Auction house Christie’s U.K. announced the appointment of Queen Elizabeth II’s nephew as its new chairman.

David Albert Charles Armstrong-Jones (Viscount Linley), son of the monarch’s late sister Princess Margaret and the photographer Lord Snowdon, will assume his role on Dec. 1, Christie’s said Friday.

Viscount Linley joined Christie’s board as a non-executive member in February 2005 and runs his own furniture-making business.

“It is a great honor to be appointed as chairman,” said Viscount Linley, who celebrated his 45th birthday Friday.

“Christie’s is an organization whose passion for the unique and the beautiful holds much in common with my personal values and with those of my own company,” he said. “I have enjoyed a close relationship with Christie’s for many years and look forward to enhancing this to promote the arts to collectors and enthusiasts worldwide.”

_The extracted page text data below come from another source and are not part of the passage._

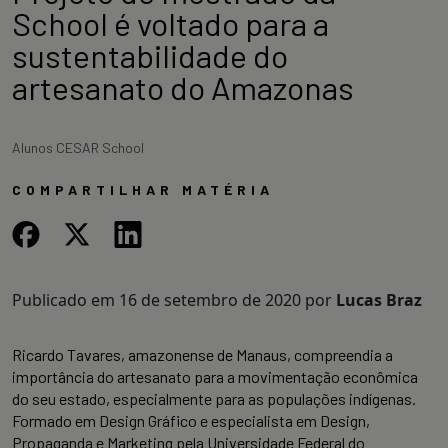
School é voltado para a
sustentabilidade do
artesanato do Amazonas
Alunos CESAR School
COMPARTILHAR MATÉRIA
Publicado em
16 de setembro de 2020
por
Lucas Braz
Ricardo Tavares, amazonense de Manaus, compreendia a
importância do artesanato para a movimentação econômica
do seu estado, especialmente para as populações indígenas.
Formado em Design Gráfico e especialista em Design,
Propaganda e Marketing pela Universidade Federal do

Christie’s said his appointment “reflects his growing interest in, and knowledge of, the art market and marks a desire to further develop his career after more than 20 years working solely for his own business.”

Viscount Linley and his sister, Lady Sarah Chatto, auctioned some of their late mother’s furniture, silver and jewelry at Christie’s in June for $24.6 million.

Career move

Chelsea Clinton has started working for Avenue Capital Group, a hedge fund that manages about $12 billion in assets, the agency that represents Miss Clinton confirmed Saturday.

New York-based Avenue Capital specializes in trading in distressed debt, or debt of companies that are nearing or have filed for bankruptcy.

Miss Clinton, 26, had been working as a consultant for McKinsey & Co. since 2003, reportedly for a six-figure salary. McKinsey is an international consultant firm. She received a master’s degree from Oxford University after graduating from Stanford University in 2001.

Details, such as when she started work at Avenue Capital, her exact role and salary, were not released by the representing agency, Rubenstein Associates.

Federal records show Avenue Capital founders Marc Lasry and Sonia Gardner have donated thousands of dollars to Democratic lawmakers, including Miss Clinton’s mother, Sen. Hillary Rodham Clinton of New York, as well as to Democratic campaign committees.

Compiled by Kevin Chaffee from wire reports.